**WHAT TO PRODUCE**.
For this exercise, return only the lines in the records below from the one holding "Sign in to Brandfolder" through the one holding "encourage our supply chain members to start", including both, exactly as they appear and without pictures.

**DATASET CONTENT**.
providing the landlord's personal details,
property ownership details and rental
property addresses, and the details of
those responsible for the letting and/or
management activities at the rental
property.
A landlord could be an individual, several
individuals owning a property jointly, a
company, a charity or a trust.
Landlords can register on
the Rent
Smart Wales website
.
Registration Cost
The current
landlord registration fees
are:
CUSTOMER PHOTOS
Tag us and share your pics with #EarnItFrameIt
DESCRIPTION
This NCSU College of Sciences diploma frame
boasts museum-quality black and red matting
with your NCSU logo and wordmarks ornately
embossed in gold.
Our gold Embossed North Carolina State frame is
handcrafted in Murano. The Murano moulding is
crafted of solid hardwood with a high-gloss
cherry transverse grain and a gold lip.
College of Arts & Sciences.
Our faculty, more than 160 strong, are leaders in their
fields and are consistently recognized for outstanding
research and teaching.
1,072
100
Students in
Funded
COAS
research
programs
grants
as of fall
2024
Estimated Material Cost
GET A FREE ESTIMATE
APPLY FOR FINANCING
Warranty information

---

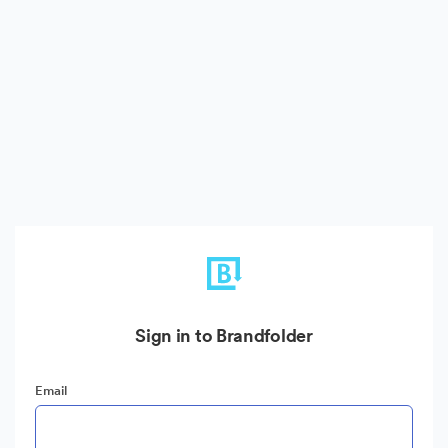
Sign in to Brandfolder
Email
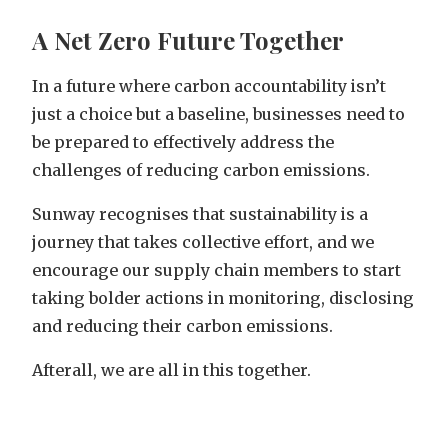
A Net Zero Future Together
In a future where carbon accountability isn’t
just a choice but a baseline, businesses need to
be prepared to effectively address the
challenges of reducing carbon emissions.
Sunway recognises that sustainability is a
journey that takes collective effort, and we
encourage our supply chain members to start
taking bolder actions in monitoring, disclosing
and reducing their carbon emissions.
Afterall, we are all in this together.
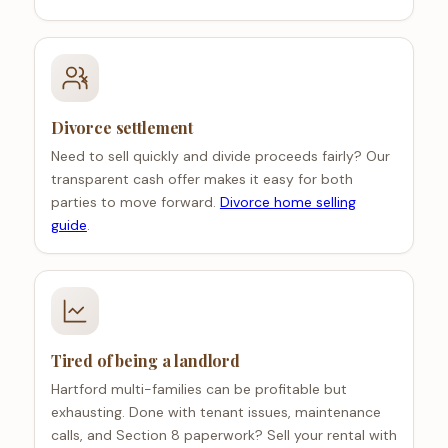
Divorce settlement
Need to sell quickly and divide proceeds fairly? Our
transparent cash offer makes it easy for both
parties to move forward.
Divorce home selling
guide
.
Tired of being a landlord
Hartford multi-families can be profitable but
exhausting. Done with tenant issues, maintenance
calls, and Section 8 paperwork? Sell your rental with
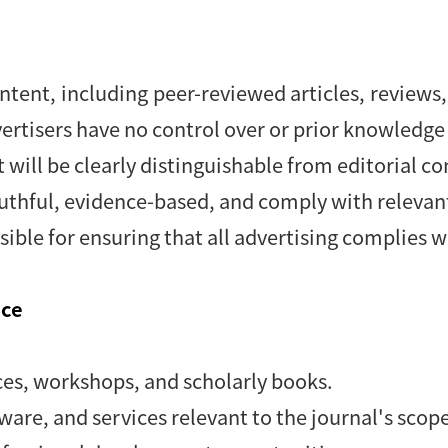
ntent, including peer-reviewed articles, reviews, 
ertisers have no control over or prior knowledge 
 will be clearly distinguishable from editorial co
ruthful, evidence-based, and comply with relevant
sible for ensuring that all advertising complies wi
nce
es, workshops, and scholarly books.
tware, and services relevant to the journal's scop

**RESPONSE TO THE TASK**.
Sign in to Brandfolder
Email
A Net Zero Future Together
In a future where carbon accountability isn’t
just a choice but a baseline, businesses need to
be prepared to effectively address the
challenges of reducing carbon emissions.
Sunway recognises that sustainability is a
journey that takes collective effort, and we
encourage our supply chain members to start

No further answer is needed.